Moonage Daydream is the latest effort in a new wave of archival documentary filmmaking, which began with Peter Jackson’s technologically innovative film, They Shall Not Grow Old (2018) and docuseries, The Beatles: Get Back (2021) as well as National Geographic’s narratively groundbreaking film, LA 92 (2017). This wave of films suggests that right now and the years to come might one day be considered a new golden age of documentaries. Roll over Ken Burns and tell Michael Moore the news.
Brett Morgen Broke the Mold of Documentary Filmmaking
Moonage Daydream has more in common with a Pink Floyd laser light show than a typical documentary, something director Brett Morgen intended when he first conceived the film seven years ago. It discards the documentary convention of talking heads. It does away with dates, titles, dubbed narration, and facts and figures of every sort. It plays less like an episode of VH1’s Behind the Music and more like if an intro montage from an episode of Behind the Music was stretched out into two hours.
Morgen constructed Moonage Daydream with only the most cinematic moments from conventional documentary filmmaking. The result is a pulsating freight train of sound paired with an avant-garde avalanche of archival footage, including clips from sources as eclectic as the performer himself from Metropolis (1927) to Ricochet (1984), an obscure experimental documentary film featuring Bowie riding a labyrinth of escalators in Singapore whilst bathed in some serious neon blue light).
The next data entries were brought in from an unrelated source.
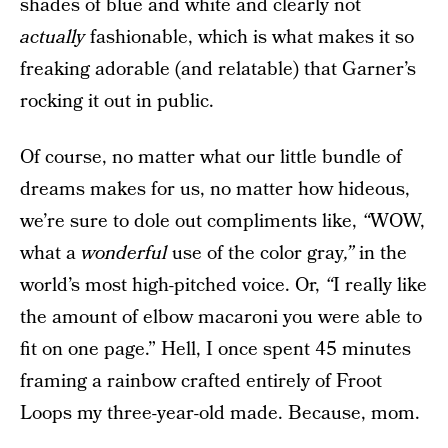
shades of blue and white and clearly not
actually
fashionable, which is what makes it so
freaking adorable (and relatable) that Garner’s
rocking it out in public.
Of course, no matter what our little bundle of
dreams makes for us, no matter how hideous,
we’re sure to dole out compliments like,
“
WOW,
what a
wonderful
use of the color gray
,”
in the
world’s most high-pitched voice. Or,
“
I really like
the amount of elbow macaroni you were able to
fit on one page.” Hell, I once spent 45 minutes
framing a rainbow crafted entirely of Froot
Loops my three-year-old made. Because, mom.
Seeing Morgen’s film in the cinema feels like taking a David Bowie drug that lasts for two hours. It’s like downloading a Bowie YouTube algorithm directly into your brain. It’s no wonder that Morgen suffered a heart attack while beginning work on the film.
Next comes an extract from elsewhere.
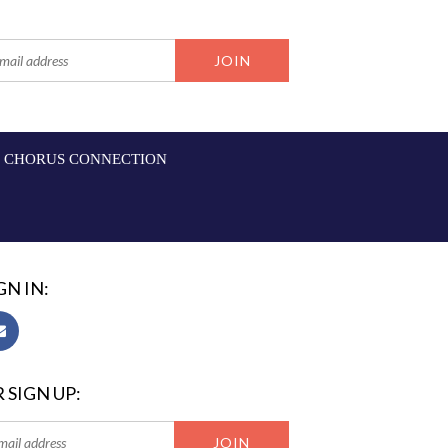
CHORUS CONNECTION
GN IN:
 SIGN UP:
Needless to say, Moonage Daydream broke the mold of the documentary genre. Morgen discarded the genre’s narrative limitations by allowing the archival footage to tell the story (in as much as the film has a story). He and his colorist knew they had some extensive restoration work ahead of them to allow the archival footage to tell the story. Ultimately, this led Morgen to push the technological limitations of the genre as well.
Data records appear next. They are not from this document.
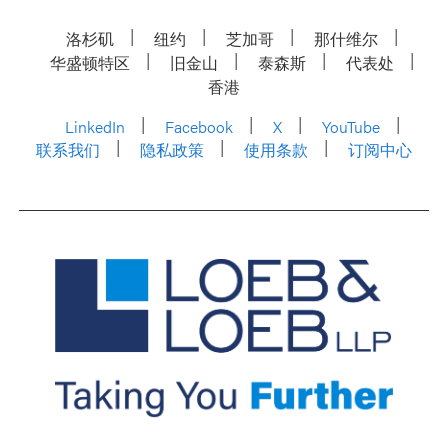
洛杉矶
纽约
芝加哥
那什维尔
华盛顿特区
旧金山
泰森斯
代表处
香港
LinkedIn
Facebook
X
YouTube
联系我们
隐私政策
使用条款
订阅中心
Speaking at a Q&A at TIFF, Morgen said:
“We did 650 hours of color correction. Because it’s in IMAX we had to really get in there and fight every grain. There was a part of it that was creative and artistic when we were coloring and then the noise reduction just became this obsession to try to get it into a presentable state. I remember telling the colorist, ‘The worst part of this process is we are spending 70% of our time on the worst looking shots in the finished film.’”
In spite of his long and winding road of film restoration, Morgen is the lucky benefactor of recent breakthroughs made by a fellow documentary filmmaker, Peter Jackson.
Peter Jackson Revolutionized Archival Film Restoration With CGI
Over the past few years, Peter Jackson has revolutionized film restoration technology with the magic of CGI, changing the game for archival documentary filmmaking. In 2018, Jackson brought cinemas the single greatest technological advancement in film restoration with his World War I film, They Shall Not Grow Old, using CGI to enhance historic film reels recovered from a century ago.
Unsurprisingly, some shots from the finished film still do not look amazing. So to make up for any visual shortcomings, Jackson relied on immersive sound design, much like Brett Morgen who told The Love of Cinema podcast that the sound design sessions “on Moonage were longer by a measure of four or five times” than the average film. Also, like Moonage Daydream, They Shall Not Grow Old abandoned talking heads, instead featuring wall-to-wall archival audio clips from 120 veterans sharing firsthand horrors of The Great War. Since the veterans were interviewed with high-quality microphones in the 1970s, Jackson was effectively able to let the archive speak for itself.
In 2021, Jackson doubled down on his film restoration quest with another groundbreaking work, The Beatles: Get Back (2021). The three-part Disney+ docuseries chronicled the making of the final album by the biggest rock and roll band in the world. In the process, Jackson rewrote the history of The Beatles’ infamous breakup after the original documentary filmmakers behind Let It Be (1970) left fans with a bad taste in their mouths for decades. Last year, while Brett Morgen was deep in the trenches with his colorist on Moonage Daydream, he found time to go to the movies to see the theatrically-released sister film to Jackson’s docuseries.
In a YouTube interview with Nerdist, Brett Morgen said:
“I went to see [The Beatles: Get Back – The Rooftop Concert] in IMAX. That was fantastic. I didn’t need anyone talking. I didn’t need any interviews or anything, I was just psyched to hear [that concert].”
The Rooftop Concert IMAX Experience was not the only component of The Beatles: Get Back that did not need interviews. Over the course of nearly eight hours (almost the length of Jackson’s Lord of the Rings trilogy), Get Back relies almost exclusively on archival footage and audio, with a few titles of information used sparingly at the beginning and end of each three parts. While Jackson spearheaded the technology and narrative innovations of this new wave, National Geographic produced perhaps the greatest work of archival documentary filmmaking so far.
National Geographic Reinvented the Narrative Possibilities of Documentaries
National Geographic’s documentary, LA 92 (2017), directed by Daniel Lindsay and T.J. Martin, tells the story of how bubbling racial tensions in late 1980s Los Angeles erupted into the Rodney King Riots of 1992. But there are no titles. No talking heads. No celebrity guest narrator. No dubbed narration at all. Armed only with camcorder tapes, court footage, and news media coverage from the era, Lindsay and Martin masterfully subverted audience expectations of just how hard a documentary can punch, leaving viewers to stew in its haunting political resonance long after the end credits roll. LA 92 is 100% archival, and the resulting film is every bit as exhilarating and cinematic as the greatest fictional Hollywood thrillers.
The recent HBO documentary Trainwreck: Woodstock ‘99 (2022) covered similar ground as LA 92: social disorder and mob violence in the 1990s. But Trainwreck relied heavily on conventions like talking heads when it could just as easily have told the same story strictly from archival footage like LA 92. There was an obvious surplus of camcorder video from Woodstock ‘99 concert attendees and plenty of film from the media covering the event, like MTV, whose crew was incidentally forced to evacuate the concert after being subjected to attacks from the unruly crowd.
Talking heads have long been a staple of the documentary genre. But if this new wave of archival documentaries has proven anything, it’s that they are no longer a necessary tool for telling a nonfiction story and might soon become a thing of the past. It’s an exciting time for documentaries. Be sure to catch Moonage Daydream on an IMAX screen before it’s too late.